Our baby boy came home on Tuesday and we've had a very stressful few days far from the idillyic visions I had imagined.  He is very unsettled and only slept 3 hours all night.  How long did this last if you experienced it?

I also feel like I am just babysitting and still havent any great feelings of love for him yet.  DH says this will come but am so scared it wont.

I'm hoping its just because I am beyond exhausted and feeling very insecure myself

Any help or advice would be greatfully received

x


----------



## crazyspaniel (Sep 12, 2012)

Hi, we haven't got to this stage yet but have been doing a lot of reading and it seems that what you're feeling is very common. My advice would just be good to yourself and don't expect too much too soon x feelings for anyone tend to grow gradually after we meet them and you shouldn't worry that your love is not instant. Plus sleep deprivation is evil indeed...!


----------



## Lil Elvis (Dec 31, 2009)

Hi there,

I can see where you are coming from as you have children already, but it can be different each time. We had our daughter with the (amazing) help of donor eggs and I also struggled initially. I think when we have been through so much to achieve our dreams of a family that we expect it to be perfect in every way. The reality for me was that my pregnancy was hard and giving birth was a waking nightmare. That we had our family a different way wasn't the problem, though it was what consumed me at the time, but the adjustment was hard. Give yourself time to relax into your new family, because their is no automatic 'joy' button in the real world - 'normal' non-IF Mums struggle too. I think that too often we expect that reaching the end of the rainbow will be the happy ending - but it does often take time

This is the first time I have admitted that everything wasn't perfect, but we got there in the end.

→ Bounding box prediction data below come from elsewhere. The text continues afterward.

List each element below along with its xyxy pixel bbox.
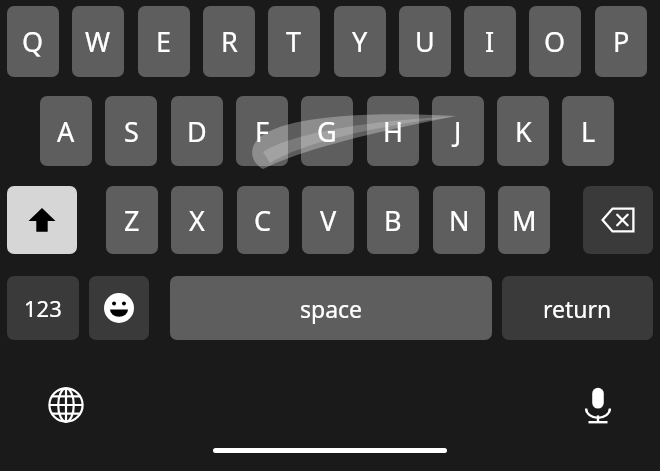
button[interactable]: N	[433, 186, 485, 254]
button[interactable]: K	[497, 96, 549, 166]
button[interactable]: Shift	[7, 186, 77, 254]
staticText: U	[415, 23, 435, 60]
staticText: M	[512, 202, 537, 239]
button[interactable]: A	[40, 96, 92, 166]
button[interactable]: Z	[106, 186, 158, 254]
staticText: L	[581, 113, 596, 150]
staticText: space	[300, 293, 363, 324]
staticText: return	[543, 293, 612, 324]
button[interactable]: P	[595, 6, 647, 77]
button[interactable]: space	[170, 276, 492, 340]
button[interactable]: 123	[7, 276, 79, 340]
button[interactable]: Voice input	[572, 379, 624, 431]
button[interactable]: E	[138, 6, 190, 77]
button[interactable]: V	[302, 186, 354, 254]
button[interactable]: O	[529, 6, 581, 77]
staticText: K	[515, 113, 532, 150]
staticText: 123	[24, 293, 62, 323]
button[interactable]: J	[432, 96, 484, 166]
button[interactable]: S	[105, 96, 157, 166]
button[interactable]: W	[72, 6, 124, 77]
staticText: F	[255, 113, 270, 150]
staticText: O	[544, 23, 566, 60]
staticText: S	[124, 113, 139, 150]
staticText: D	[187, 113, 207, 150]
staticText: W	[85, 23, 111, 60]
staticText: Y	[352, 23, 368, 60]
button[interactable]: Emoji	[89, 276, 149, 340]
button[interactable]: M	[498, 186, 550, 254]
staticText: A	[57, 113, 75, 150]
button[interactable]: T	[268, 6, 320, 77]
staticText: J	[454, 113, 462, 150]
button[interactable]: R	[203, 6, 255, 77]
staticText: P	[613, 23, 630, 60]
staticText: C	[254, 202, 272, 239]
button[interactable]: X	[171, 186, 223, 254]
staticText: Q	[22, 23, 44, 60]
staticText: N	[449, 202, 470, 239]
staticText: H	[383, 113, 404, 150]
staticText: X	[189, 202, 205, 239]
button[interactable]: Q	[7, 6, 59, 77]
button[interactable]: F	[236, 96, 288, 166]
button[interactable]: return	[502, 276, 653, 340]
staticText: E	[156, 23, 172, 60]
staticText: V	[320, 202, 337, 239]
button[interactable]: H	[367, 96, 419, 166]
button[interactable]: L	[562, 96, 614, 166]
button[interactable]: D	[171, 96, 223, 166]
staticText: R	[221, 23, 238, 60]
staticText: G	[317, 113, 337, 150]
staticText: I	[485, 23, 495, 60]
staticText: T	[286, 23, 302, 60]
button[interactable]: G	[301, 96, 353, 166]
button[interactable]: C	[237, 186, 289, 254]
staticText: Z	[124, 202, 140, 239]
button[interactable]: B	[367, 186, 419, 254]
button[interactable]: Y	[334, 6, 386, 77]
staticText: B	[384, 202, 402, 239]
button[interactable]: U	[399, 6, 451, 77]
button[interactable]: I	[464, 6, 516, 77]
button[interactable]: Change keyboard	[40, 379, 92, 431]
button[interactable]: Backspace	[583, 186, 653, 254]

It was hard going, but we got there - and you will too

Caroline xxx


----------



## Old Timer (Jan 23, 2005)

Hi

What you are feeling is very normal so please don't be hard on yourself    No one can say how long it will take for you to fall in love with your new child, every situation is different but its not unheard of to taken 6 plus months.  You are strangers and its going to take time to get to know each other and to adjust to life with this new person in it. 'Fake it til you make it' is a piece of advice that gets passed around sites such as AUK and to be honest its right and one day you won't be faking it anymore.  With my 1st it took about 6 months I guess, with my 2nd it was pretty automatic but she was a 14 month old gorgeous baby girl as opposed to a challenging 2 year old little boy.

The unsettled nights are to be expected really I'm afraid.  How old is your LO?  Everything they have known has changed, smells and voices are different, even the lighting of a room or colours can cause our new LOs to feel very insecure and night time is the time when all this will come out.  Can you and DH take turns so you both get some sleep?  Is he off on paternity leave still?  If he is back at work, is there someone close you can get some help with your DD during the day so you can nap while LO naps?  There is no easy answer, it will take time for LO to settle and is very normal.  Try to keep things as close to FCs routine etc as possible for the time being, is it possible for you to have LO in your room?  How was his sleeping at FCs?  Is there anything they did to settle him that you could do?  Don't be afraid to phone them and ask.

A good book may be First Steps in Parenting the Child Who Hurts by Caroline Archer.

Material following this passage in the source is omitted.